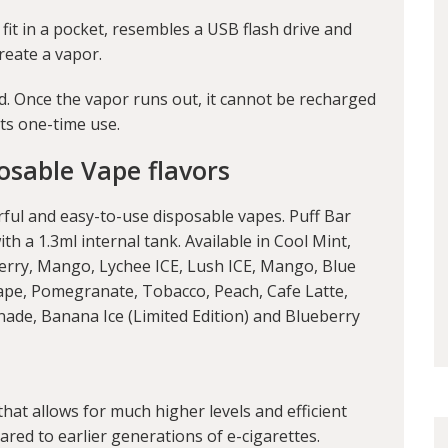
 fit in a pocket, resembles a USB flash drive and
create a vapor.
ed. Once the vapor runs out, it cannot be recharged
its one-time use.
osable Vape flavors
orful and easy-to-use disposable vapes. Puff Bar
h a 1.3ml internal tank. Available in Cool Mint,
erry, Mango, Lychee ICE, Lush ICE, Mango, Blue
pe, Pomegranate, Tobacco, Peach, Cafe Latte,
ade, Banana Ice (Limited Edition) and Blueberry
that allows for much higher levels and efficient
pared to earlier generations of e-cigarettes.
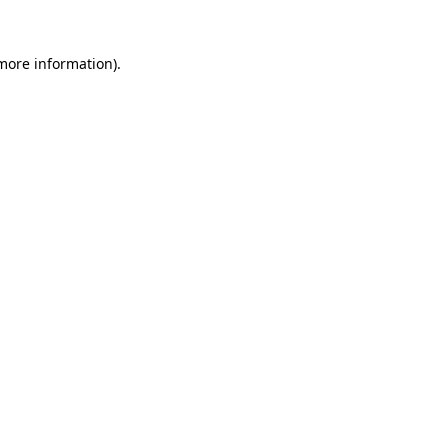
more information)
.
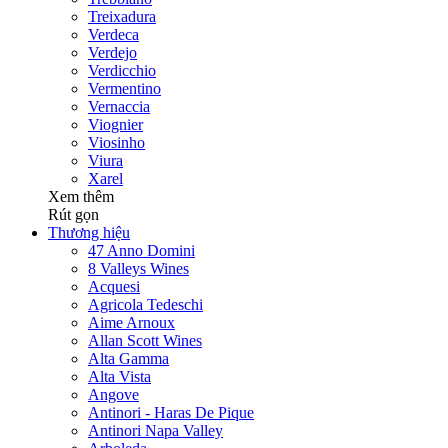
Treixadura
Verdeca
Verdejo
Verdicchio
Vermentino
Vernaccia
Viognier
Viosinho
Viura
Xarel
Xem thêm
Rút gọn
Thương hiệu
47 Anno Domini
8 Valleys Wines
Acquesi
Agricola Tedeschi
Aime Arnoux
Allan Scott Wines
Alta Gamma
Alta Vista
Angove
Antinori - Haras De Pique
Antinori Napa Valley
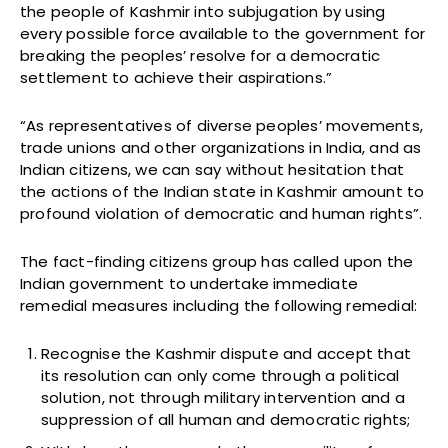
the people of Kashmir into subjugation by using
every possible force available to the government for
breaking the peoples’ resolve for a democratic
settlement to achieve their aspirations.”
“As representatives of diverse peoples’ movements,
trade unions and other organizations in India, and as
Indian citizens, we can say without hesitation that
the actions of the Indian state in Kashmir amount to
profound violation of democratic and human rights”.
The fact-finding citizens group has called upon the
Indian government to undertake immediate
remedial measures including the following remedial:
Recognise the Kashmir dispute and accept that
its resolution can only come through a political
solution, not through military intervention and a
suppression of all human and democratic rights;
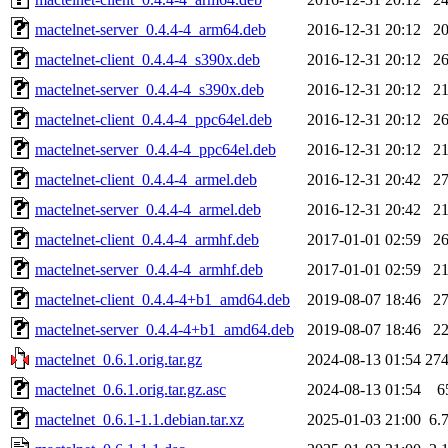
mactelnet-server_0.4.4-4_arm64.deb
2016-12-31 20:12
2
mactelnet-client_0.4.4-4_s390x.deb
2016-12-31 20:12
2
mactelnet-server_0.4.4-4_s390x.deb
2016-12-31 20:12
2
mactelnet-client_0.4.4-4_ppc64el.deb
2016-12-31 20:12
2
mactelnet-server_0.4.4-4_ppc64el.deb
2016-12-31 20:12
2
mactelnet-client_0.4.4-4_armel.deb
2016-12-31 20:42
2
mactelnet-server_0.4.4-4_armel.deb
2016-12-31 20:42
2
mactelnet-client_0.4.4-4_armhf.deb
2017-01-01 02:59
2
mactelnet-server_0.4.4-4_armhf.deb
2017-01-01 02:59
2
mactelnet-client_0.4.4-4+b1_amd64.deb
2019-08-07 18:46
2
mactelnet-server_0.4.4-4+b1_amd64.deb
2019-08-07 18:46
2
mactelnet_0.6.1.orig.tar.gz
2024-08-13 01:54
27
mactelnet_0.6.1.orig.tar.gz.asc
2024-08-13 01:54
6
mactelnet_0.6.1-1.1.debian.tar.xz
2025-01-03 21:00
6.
-----
Assignment: Across the listing above, find all lines where the word "that" is present and copy them.

Answer box:
that allows for much higher levels and efficient
Indian citizens, we can say without hesitation that
Recognise the Kashmir dispute and accept that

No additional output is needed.